LISTED ENTRIES Block Start

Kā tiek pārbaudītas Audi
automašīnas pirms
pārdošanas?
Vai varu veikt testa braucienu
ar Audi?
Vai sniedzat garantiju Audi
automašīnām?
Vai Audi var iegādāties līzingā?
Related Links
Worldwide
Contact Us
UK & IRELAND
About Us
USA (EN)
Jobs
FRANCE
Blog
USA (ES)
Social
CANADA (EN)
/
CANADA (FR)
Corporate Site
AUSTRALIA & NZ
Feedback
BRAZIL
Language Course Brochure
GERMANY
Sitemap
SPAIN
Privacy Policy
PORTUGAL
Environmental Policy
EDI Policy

LISTED ENTRIES Block End

(TASK INSTRUCTIONS):
Extract the listing in its entirety, matching it exactly.

(WRITTEN ANSWER):
Kā tiek pārbaudītas Audi
automašīnas pirms
pārdošanas?
Vai varu veikt testa braucienu
ar Audi?
Vai sniedzat garantiju Audi
automašīnām?
Vai Audi var iegādāties līzingā?
Related Links
Worldwide
Contact Us
UK & IRELAND
About Us
USA (EN)
Jobs
FRANCE
Blog
USA (ES)
Social
CANADA (EN)
/
CANADA (FR)
Corporate Site
AUSTRALIA & NZ
Feedback
BRAZIL
Language Course Brochure
GERMANY
Sitemap
SPAIN
Privacy Policy
PORTUGAL
Environmental Policy
EDI Policy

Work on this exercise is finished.